- **Task to complete**
From the listing below, copy each line that contains the word "disabled".

##### Entries supplied

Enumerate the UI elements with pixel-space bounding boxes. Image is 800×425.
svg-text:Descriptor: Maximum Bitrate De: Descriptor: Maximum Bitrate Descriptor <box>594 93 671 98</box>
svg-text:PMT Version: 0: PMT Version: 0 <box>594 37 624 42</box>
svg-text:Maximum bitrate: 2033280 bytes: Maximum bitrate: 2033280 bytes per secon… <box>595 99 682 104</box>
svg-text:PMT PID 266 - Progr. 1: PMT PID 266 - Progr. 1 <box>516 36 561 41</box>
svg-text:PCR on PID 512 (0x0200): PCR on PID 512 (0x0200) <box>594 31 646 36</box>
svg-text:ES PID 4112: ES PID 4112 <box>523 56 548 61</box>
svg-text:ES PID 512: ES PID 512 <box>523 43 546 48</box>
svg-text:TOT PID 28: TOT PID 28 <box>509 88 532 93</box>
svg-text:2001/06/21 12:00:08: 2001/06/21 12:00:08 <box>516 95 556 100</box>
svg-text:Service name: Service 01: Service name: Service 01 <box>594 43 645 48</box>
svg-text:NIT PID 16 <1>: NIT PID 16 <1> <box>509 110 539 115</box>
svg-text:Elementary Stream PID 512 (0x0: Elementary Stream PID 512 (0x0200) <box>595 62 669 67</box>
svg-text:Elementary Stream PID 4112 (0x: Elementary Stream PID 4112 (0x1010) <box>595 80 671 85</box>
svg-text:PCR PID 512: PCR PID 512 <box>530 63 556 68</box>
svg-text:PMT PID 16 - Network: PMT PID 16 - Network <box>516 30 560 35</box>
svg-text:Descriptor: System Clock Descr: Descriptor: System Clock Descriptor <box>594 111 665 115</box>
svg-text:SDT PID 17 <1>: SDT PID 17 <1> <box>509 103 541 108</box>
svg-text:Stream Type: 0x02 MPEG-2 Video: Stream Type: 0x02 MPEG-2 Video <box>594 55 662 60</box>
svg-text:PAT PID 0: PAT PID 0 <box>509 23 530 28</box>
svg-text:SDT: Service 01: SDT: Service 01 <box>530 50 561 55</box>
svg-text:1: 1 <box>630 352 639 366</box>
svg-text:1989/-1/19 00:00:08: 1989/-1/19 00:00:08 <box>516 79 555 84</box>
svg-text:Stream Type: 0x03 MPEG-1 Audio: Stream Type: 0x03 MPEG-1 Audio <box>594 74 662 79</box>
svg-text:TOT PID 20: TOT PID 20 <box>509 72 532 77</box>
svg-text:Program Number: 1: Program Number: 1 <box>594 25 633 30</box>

##########
##### Entries supplied

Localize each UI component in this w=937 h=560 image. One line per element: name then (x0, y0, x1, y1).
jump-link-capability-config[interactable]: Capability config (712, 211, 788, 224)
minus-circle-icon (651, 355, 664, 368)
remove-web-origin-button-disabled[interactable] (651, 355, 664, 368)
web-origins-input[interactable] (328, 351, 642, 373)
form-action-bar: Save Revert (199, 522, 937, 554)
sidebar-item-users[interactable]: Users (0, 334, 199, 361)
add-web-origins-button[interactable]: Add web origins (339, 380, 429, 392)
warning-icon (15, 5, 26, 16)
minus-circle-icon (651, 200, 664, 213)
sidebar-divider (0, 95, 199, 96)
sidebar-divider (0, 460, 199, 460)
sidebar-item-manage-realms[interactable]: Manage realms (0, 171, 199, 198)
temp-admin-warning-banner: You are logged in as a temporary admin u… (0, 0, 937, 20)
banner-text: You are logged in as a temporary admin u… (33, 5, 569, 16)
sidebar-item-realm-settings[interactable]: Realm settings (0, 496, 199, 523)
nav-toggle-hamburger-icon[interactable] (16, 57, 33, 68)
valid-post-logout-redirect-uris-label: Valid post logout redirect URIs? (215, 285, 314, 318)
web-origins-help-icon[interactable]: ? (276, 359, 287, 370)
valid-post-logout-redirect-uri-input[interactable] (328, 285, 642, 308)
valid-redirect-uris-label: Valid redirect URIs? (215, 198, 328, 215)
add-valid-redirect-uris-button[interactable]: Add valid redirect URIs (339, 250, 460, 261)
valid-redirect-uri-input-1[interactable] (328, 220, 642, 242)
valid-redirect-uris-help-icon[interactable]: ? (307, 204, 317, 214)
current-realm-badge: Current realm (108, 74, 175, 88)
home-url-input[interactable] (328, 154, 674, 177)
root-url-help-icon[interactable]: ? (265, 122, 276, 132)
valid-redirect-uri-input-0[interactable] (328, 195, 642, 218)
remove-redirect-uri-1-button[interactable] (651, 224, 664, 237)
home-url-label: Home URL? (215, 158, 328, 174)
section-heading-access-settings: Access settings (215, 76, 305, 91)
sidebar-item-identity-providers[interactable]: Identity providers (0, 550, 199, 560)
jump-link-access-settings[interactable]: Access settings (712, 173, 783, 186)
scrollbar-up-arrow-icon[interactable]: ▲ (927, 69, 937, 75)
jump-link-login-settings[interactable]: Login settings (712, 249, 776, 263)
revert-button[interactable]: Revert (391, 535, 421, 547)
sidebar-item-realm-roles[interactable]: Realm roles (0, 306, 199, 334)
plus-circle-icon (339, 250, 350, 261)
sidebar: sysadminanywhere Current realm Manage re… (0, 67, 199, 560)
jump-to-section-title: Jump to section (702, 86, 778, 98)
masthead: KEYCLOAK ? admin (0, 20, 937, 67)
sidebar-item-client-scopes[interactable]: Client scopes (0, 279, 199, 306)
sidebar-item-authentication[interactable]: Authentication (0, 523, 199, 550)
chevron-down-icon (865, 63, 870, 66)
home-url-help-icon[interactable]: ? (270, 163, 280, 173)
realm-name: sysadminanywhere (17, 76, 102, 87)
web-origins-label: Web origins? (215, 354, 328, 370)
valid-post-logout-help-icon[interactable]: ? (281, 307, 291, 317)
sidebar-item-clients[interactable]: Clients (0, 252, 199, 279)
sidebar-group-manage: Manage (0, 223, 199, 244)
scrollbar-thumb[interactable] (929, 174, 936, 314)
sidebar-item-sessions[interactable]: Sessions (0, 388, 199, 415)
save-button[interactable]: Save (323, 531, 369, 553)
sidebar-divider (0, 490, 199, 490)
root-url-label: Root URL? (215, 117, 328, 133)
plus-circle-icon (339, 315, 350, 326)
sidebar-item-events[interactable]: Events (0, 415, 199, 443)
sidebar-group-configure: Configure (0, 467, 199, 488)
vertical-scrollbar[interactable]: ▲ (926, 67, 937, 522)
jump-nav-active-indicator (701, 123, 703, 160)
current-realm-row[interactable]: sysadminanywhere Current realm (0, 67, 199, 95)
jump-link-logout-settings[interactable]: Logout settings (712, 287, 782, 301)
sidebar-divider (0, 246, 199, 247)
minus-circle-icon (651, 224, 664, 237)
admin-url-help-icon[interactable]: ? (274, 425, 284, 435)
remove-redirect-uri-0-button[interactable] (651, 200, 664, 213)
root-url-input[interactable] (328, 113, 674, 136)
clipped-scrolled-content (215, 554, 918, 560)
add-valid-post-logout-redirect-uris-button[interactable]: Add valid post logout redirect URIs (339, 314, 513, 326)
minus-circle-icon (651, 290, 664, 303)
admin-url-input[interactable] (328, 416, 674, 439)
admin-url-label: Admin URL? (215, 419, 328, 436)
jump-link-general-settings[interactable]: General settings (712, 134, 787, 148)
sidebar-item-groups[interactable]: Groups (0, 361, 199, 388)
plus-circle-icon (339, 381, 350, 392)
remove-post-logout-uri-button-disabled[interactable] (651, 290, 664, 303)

##########
##### Entries supplied

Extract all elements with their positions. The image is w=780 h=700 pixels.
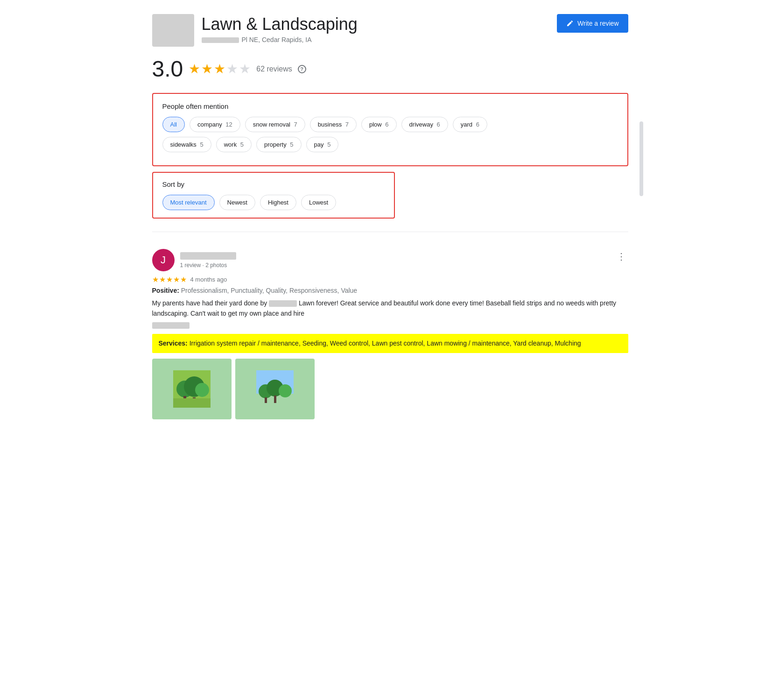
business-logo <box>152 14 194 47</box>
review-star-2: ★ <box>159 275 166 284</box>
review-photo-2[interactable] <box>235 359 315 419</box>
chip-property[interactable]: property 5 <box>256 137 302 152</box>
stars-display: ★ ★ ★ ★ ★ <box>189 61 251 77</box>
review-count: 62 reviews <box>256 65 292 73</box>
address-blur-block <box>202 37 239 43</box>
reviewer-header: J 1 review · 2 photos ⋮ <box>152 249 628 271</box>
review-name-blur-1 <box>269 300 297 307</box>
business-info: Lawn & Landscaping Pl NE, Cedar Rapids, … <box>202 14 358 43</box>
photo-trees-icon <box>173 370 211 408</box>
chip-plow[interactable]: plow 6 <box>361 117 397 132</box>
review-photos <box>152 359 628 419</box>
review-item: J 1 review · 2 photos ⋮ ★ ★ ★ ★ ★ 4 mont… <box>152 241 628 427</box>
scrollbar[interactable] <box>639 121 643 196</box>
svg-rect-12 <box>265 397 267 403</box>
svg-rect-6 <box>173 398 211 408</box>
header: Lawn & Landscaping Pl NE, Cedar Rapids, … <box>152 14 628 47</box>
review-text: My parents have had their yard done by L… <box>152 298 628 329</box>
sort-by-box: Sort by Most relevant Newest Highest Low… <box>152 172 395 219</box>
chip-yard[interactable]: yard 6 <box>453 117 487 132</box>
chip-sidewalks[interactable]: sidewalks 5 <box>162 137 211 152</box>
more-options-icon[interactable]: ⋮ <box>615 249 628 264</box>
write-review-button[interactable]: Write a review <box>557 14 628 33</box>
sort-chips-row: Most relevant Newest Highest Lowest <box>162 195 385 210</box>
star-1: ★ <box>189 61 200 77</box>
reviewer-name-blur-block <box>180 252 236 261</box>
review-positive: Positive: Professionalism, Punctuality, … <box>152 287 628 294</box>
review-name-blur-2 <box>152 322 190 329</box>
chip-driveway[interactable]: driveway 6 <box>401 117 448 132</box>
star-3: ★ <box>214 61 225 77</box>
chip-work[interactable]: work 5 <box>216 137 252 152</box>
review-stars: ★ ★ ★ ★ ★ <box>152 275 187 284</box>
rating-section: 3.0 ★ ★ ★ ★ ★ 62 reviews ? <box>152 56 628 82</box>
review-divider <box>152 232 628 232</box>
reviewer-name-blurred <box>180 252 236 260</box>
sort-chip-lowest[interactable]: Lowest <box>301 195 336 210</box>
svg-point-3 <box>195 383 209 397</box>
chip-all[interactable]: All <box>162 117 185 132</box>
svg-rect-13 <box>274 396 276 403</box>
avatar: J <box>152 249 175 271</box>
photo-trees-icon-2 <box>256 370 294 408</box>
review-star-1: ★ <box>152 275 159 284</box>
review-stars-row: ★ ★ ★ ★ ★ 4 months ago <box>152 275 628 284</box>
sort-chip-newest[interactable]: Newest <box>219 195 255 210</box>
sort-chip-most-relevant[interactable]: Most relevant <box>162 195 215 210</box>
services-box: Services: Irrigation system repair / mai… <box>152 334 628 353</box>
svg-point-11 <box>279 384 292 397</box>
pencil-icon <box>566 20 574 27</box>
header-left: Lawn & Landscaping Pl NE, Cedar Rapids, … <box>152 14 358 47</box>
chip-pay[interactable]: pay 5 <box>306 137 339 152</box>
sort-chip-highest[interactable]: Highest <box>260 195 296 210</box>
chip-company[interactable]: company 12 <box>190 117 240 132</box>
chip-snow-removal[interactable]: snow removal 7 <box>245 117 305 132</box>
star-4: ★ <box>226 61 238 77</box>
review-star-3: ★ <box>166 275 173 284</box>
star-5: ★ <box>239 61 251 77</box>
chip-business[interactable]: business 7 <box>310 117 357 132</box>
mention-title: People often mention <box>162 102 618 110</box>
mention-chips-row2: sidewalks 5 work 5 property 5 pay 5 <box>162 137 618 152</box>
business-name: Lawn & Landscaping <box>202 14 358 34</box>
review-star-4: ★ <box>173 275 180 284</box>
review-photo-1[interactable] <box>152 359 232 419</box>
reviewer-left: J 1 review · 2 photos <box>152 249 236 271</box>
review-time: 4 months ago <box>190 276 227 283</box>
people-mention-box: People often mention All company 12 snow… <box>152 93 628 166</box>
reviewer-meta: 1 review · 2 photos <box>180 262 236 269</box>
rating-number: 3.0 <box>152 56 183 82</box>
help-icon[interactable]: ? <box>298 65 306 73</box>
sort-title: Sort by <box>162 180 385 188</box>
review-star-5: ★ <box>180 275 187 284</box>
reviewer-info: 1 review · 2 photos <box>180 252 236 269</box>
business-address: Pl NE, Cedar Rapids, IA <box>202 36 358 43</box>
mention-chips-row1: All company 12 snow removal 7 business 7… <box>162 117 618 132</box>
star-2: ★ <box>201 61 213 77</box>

##########

- **Answer**
remove-web-origin-button-disabled[interactable] (651, 355, 664, 368)
remove-post-logout-uri-button-disabled[interactable] (651, 290, 664, 303)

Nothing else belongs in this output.